Really? Now we're a commercial forum?


----------



## Rose n Poos

The details are a bit murky without refreshing my memory but PF was sold to VerticalScope in 2009 by the original founder, Todd, along with several other dogcentric forums founded by other folk around the same time. VerticalScope collects forums as their business, probably well over a thousand by now.

PetGuide is a collection of dogcentric info and was bought by VS 2013. For a while they were the visible umbrella over PF and those other forums.

In December 2019 VerticalScope stepped into the limelight and PetGuide has taken a back seat, performing more like a vendor.

This seems to be the very first post from PG in this specific forum (9) Fur-Raising Halloween Costume Contest | Poodle Forum.
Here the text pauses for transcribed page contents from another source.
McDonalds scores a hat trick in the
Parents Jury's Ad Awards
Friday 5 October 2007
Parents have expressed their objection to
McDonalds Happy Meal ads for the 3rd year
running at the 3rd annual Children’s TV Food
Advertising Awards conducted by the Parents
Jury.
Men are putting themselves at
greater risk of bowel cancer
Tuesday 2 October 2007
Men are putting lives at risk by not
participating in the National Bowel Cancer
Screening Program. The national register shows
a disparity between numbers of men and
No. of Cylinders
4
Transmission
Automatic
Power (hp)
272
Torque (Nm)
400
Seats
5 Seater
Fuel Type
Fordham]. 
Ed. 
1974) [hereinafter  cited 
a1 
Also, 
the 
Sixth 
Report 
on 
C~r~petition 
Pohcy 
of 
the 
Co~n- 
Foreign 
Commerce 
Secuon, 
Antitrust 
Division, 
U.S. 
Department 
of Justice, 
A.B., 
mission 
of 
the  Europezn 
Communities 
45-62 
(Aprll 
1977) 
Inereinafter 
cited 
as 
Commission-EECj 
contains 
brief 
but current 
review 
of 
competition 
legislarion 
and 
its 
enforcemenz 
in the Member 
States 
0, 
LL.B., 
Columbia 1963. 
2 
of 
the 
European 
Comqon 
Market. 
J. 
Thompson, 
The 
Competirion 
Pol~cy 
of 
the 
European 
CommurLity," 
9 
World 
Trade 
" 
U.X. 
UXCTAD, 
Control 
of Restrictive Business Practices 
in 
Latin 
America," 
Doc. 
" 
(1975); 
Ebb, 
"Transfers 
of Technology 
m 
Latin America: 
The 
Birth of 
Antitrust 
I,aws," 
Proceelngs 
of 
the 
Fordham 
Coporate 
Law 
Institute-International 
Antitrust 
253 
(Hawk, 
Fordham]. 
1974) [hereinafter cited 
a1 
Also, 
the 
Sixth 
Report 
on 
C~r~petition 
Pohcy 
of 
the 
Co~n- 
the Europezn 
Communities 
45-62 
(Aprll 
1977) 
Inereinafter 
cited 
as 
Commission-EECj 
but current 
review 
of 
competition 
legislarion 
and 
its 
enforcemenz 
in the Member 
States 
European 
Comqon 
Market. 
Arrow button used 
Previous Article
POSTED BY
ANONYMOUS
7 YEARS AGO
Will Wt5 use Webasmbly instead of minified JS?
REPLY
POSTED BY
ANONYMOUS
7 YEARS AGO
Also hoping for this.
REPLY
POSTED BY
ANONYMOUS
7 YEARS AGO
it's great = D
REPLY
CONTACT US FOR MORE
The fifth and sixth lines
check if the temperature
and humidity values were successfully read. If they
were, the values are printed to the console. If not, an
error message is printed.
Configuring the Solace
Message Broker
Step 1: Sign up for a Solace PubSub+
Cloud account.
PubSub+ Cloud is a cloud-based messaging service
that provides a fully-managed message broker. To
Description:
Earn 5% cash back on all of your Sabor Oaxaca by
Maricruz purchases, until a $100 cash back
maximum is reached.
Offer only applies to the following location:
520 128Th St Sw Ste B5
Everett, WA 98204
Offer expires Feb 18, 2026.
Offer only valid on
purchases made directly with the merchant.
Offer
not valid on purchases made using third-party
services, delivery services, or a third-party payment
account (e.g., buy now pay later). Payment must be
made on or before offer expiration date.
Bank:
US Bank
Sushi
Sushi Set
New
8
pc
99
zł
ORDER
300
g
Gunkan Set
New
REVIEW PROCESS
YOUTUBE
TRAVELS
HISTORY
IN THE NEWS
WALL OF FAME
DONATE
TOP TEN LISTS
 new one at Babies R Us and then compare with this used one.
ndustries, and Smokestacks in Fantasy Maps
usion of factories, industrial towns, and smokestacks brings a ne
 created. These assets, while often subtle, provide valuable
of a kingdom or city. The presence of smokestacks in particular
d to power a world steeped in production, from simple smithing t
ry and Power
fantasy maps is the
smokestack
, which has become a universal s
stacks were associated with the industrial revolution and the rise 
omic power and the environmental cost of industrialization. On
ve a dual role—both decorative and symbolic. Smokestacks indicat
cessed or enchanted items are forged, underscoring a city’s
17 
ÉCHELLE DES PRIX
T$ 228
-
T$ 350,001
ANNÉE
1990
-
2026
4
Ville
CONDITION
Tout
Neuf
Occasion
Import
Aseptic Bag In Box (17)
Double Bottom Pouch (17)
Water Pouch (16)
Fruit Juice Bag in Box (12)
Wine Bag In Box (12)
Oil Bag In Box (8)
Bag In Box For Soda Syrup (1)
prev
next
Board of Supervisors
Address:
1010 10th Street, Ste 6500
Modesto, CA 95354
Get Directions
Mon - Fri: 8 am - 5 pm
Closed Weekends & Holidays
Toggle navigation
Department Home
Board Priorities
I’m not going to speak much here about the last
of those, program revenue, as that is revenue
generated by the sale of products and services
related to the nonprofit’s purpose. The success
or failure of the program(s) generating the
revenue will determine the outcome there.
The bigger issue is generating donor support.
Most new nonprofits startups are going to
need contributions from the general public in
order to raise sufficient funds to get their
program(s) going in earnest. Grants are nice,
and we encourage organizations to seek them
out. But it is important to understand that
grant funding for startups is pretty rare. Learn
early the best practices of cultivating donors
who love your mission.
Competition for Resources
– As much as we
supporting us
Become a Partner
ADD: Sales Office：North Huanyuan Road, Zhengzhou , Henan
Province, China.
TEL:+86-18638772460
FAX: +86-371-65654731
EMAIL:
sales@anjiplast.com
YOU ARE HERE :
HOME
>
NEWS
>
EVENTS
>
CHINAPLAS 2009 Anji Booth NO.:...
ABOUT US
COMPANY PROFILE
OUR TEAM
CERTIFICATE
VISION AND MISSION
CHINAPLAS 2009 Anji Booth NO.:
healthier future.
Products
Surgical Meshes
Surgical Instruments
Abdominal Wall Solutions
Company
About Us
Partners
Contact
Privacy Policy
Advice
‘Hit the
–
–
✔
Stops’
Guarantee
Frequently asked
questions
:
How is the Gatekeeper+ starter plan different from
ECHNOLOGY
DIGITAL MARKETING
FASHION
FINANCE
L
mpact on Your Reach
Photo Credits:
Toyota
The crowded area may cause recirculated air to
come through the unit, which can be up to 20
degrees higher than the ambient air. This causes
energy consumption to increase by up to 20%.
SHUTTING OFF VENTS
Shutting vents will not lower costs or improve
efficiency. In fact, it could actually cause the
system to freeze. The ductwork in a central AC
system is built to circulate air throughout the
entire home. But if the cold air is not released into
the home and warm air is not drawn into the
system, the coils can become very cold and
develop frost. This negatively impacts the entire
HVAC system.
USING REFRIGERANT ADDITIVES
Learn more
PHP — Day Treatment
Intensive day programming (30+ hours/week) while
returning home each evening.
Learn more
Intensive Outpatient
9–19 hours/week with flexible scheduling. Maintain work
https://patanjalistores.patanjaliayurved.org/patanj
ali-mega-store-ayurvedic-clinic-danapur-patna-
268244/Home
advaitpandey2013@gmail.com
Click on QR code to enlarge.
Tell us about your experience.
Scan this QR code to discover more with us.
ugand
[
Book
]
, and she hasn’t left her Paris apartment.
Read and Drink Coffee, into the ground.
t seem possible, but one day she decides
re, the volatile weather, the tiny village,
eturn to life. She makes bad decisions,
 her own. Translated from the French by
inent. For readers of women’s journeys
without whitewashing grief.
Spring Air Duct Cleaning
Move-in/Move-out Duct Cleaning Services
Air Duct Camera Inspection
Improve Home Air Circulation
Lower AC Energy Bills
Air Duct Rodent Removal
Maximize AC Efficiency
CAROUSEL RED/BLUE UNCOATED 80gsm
Again, without pulling my research, I may have something muddled, re PetGuide's role with PF but they've definitely been a part for some years.


This is what the end of every page used to show before the changeover in 2019









rather than what we see now.









The PF announcement in 2009
(9) ~~ Announcement ~~ | Poodle Forum

The Golden Retriever Forum in 2009
Announcement - Forum Acquisition by VerticalScope | Golden Retriever Dog Forums (goldenretrieverforum.com)

The Spoiled Maltese Forum in 2009
Special announcement - ownership change | Maltese Dogs Forum : Spoiled Maltese Forums

There's more of course but PetGuide doesn't appear until sometime after they were acquired by VS.


----------